[EXERCISE DIRECTIONS] What lines of the data below hold the string "visiteurs"? Copy each one out.

[RECORDED INFORMATION]
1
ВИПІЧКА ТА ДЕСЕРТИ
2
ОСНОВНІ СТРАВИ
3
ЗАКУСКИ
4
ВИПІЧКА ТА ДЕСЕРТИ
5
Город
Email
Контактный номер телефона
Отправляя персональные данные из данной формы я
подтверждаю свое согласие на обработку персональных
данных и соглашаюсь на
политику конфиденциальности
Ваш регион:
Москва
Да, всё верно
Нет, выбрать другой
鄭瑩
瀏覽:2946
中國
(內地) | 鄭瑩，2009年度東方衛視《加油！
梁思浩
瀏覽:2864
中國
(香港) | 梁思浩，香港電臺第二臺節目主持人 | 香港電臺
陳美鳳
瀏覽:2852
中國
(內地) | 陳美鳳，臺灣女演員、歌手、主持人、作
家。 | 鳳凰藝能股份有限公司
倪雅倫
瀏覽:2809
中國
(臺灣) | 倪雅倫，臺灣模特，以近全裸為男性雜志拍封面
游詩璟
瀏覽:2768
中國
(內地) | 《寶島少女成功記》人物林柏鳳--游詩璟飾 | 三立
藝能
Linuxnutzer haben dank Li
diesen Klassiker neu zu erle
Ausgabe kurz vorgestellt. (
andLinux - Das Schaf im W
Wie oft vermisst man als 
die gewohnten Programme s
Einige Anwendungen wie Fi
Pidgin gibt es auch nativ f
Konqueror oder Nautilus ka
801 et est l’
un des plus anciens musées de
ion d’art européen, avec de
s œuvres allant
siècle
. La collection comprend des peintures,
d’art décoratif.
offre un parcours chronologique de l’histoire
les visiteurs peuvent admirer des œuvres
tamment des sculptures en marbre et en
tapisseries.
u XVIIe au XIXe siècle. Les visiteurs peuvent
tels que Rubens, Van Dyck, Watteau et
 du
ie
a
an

[TASK RESULT]
les visiteurs peuvent admirer des œuvres
u XVIIe au XIXe siècle. Les visiteurs peuvent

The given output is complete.